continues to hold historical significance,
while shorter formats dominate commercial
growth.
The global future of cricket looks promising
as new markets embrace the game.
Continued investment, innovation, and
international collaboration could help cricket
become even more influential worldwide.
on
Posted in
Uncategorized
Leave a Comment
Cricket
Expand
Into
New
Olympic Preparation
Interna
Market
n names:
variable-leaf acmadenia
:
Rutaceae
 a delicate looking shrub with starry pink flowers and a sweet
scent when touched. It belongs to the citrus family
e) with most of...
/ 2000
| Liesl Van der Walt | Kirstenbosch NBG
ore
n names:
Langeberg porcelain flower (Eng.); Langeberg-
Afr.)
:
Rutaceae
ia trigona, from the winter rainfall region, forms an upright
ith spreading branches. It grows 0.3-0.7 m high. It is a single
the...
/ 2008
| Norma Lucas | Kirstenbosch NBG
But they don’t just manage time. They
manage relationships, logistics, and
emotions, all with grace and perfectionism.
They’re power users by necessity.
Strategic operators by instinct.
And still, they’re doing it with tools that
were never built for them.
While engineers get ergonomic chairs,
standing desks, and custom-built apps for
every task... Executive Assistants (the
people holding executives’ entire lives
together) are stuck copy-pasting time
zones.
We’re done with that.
###
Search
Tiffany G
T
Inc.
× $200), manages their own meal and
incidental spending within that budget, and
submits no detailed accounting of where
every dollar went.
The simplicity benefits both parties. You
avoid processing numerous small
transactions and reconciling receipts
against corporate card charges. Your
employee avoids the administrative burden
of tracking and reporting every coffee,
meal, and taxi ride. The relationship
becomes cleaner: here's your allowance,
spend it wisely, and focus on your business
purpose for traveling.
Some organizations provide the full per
###
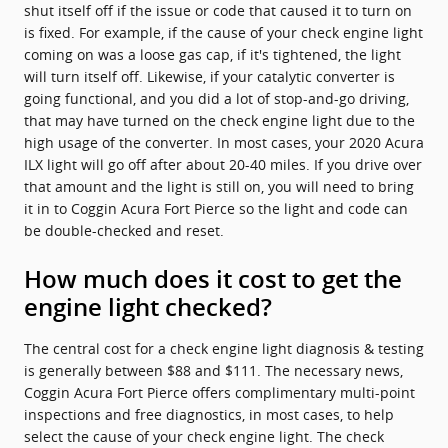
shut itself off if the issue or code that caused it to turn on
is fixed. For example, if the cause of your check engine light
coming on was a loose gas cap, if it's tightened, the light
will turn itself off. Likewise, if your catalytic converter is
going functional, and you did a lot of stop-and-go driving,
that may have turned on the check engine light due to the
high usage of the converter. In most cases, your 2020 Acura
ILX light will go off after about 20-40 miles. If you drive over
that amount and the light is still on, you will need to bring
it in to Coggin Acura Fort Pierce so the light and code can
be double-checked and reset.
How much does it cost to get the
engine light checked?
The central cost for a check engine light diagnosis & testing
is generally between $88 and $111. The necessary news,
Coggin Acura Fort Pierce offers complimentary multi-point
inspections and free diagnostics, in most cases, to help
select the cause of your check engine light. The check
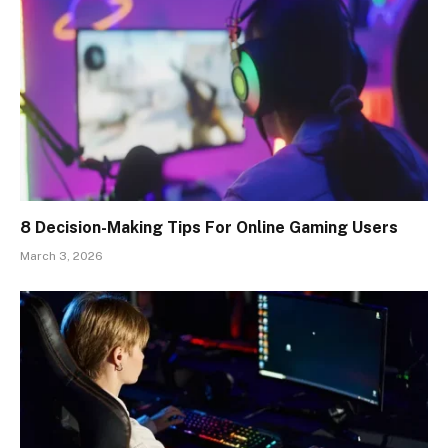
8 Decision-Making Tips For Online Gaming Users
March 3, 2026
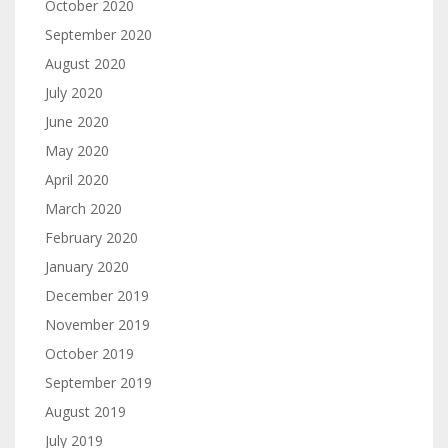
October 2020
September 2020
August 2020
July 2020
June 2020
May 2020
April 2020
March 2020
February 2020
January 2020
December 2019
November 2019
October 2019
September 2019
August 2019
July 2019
###
* **Instructions for the task**:
Reproduce verbatim only the segment of the listing bounded by the line containing "incidental spending within that budget, and" and the line containing "Some organizations provide the full per", with both boundary lines included.

* **Task solution**:
incidental spending within that budget, and
submits no detailed accounting of where
every dollar went.
The simplicity benefits both parties. You
avoid processing numerous small
transactions and reconciling receipts
against corporate card charges. Your
employee avoids the administrative burden
of tracking and reporting every coffee,
meal, and taxi ride. The relationship
becomes cleaner: here's your allowance,
spend it wisely, and focus on your business
purpose for traveling.
Some organizations provide the full per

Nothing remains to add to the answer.